The Sheriff also argues that because we have held that Illinois sheriffs are not county employees, by default they must be agents of the State. We rejected this argument in Franklin, and do so again today. See Franklin, 150 F.3d at 685 ("This argument overlooks a crucial third possibility that we have found to be dispositive in other cases--namely, that the sheriff is an agent of the county sheriff's department, an independently-elected office that is not subject to the control of the county in most respects.").2  Suffice it to say that for purposes of this appeal, he is not a state employee or officer, and is thus not protected by the Eleventh Amendment.

In conclusion, since Illinois sheriffs are county officers when they manage the jail, the Eleventh Amendment does not bar this official capacity suit. We AFFIRM.


An official capacity suit is the same as a suit against the entity of which the officer is an agent. McMillian v. Monroe County, Alabama, 520 U.S. 781, 785 n. 2 (1997).
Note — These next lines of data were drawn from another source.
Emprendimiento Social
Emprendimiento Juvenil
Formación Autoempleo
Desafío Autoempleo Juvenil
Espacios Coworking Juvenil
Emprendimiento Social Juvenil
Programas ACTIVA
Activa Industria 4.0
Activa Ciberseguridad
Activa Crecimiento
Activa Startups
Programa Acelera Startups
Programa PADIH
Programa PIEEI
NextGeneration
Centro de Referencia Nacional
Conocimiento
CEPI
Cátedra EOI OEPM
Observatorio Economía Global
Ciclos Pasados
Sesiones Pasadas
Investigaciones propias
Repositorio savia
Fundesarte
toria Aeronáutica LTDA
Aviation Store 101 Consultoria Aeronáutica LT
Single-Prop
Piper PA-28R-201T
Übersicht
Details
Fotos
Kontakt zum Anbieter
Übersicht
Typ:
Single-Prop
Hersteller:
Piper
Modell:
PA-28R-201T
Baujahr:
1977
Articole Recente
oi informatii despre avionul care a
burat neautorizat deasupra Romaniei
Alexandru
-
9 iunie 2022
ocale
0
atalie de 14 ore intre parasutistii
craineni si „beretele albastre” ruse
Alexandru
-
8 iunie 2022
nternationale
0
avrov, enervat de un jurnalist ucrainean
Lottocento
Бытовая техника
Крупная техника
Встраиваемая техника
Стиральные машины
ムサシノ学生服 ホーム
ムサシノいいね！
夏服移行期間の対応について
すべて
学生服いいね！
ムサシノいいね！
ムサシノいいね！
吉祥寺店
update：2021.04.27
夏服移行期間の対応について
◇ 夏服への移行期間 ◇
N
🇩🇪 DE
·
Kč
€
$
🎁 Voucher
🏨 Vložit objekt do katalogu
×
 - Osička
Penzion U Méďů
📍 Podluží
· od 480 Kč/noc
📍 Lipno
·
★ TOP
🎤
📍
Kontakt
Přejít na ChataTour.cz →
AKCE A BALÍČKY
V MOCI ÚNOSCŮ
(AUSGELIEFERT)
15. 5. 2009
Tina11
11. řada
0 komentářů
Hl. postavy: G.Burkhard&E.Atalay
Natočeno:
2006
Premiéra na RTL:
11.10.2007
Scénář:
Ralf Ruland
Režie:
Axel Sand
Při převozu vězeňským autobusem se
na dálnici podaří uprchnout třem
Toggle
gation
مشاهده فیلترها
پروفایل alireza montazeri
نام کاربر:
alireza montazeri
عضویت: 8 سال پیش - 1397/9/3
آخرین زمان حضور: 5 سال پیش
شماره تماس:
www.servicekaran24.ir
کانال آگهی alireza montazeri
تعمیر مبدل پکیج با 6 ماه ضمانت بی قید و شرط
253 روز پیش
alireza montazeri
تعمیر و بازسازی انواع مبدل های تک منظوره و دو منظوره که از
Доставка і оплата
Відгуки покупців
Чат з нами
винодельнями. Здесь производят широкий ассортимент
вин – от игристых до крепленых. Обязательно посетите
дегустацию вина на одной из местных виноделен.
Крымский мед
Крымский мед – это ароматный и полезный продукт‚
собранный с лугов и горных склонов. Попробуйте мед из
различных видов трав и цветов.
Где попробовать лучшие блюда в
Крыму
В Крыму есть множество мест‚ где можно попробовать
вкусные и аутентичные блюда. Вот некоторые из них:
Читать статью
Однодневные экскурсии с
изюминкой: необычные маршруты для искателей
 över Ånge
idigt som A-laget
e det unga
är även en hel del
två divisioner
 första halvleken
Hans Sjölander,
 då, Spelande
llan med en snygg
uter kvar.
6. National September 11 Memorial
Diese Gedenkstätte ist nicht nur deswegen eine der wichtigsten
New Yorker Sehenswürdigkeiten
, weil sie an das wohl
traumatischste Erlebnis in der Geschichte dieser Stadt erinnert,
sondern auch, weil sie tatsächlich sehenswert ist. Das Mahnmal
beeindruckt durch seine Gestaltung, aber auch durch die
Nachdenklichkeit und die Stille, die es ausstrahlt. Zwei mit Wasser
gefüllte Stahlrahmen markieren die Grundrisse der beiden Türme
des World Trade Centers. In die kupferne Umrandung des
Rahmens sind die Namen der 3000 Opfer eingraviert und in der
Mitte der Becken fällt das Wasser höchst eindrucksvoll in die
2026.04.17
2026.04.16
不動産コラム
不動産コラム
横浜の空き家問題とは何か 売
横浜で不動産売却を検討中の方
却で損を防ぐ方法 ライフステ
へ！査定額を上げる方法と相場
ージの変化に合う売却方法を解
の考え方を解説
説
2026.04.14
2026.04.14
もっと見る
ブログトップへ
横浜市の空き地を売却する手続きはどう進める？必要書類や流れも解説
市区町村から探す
The Sheriff also contends that he is not liable because the Sheriff's Department is not a suable entity under Illinois law. "The federal courts look to state law to determine if a defendant is amenable to suit. Fed. R. Civ. P. 17(b). To be sued in Illinois, a defendant must have a legal existence, either natural or artificial." Magnuson v. Cassarella, 812 F. Supp. 824, 827 (N.D. Ill. 1992). According to Illinois law, the Sheriff is an independently-elected constitutional officer. Ill. Const. Art. VII, sec. 4(c); Ryan v. DuPage County, 45 F.3d 1090, 1092 (7th Cir. 1995); Thompson, 882 F.2d at 1187. "Within the sheriff's prescribed range of activity, he and not some legislative-type body is at the apex of the governmental pyramid." Hvorcik v. Sheahan, 847 F. Supp. 1414, 1417 n. 7 (N.D. Ill. 1994). Therefore, the Sheriff's office has a legal existence separate from the county and the State, and is thus a suable entity. See Franklin, 150 F.3d at 685; See also Carver v. Condie, 169 F.3d 469, 472 (7th Cir. 1999).

In Carver, we also recognized that "the sheriff only has whatever funds the county chooses to give his office in any given year." 169 F.3d at 473. This begs the question whether a judgment against the sheriff's office is collectible. On remand, the district court searched for an answer but found "no Illinois statutory or case law instructive." Carver v. Condie, No. 94 C 2240, 2000 WL 204240 at *11 (N.D. Ill., Feb. 15, 2000). We agree that this is a matter of first impression for Illinois law, and at this juncture we need not intrude on that prerogative of the Illinois state courts. See id. at *11-*12.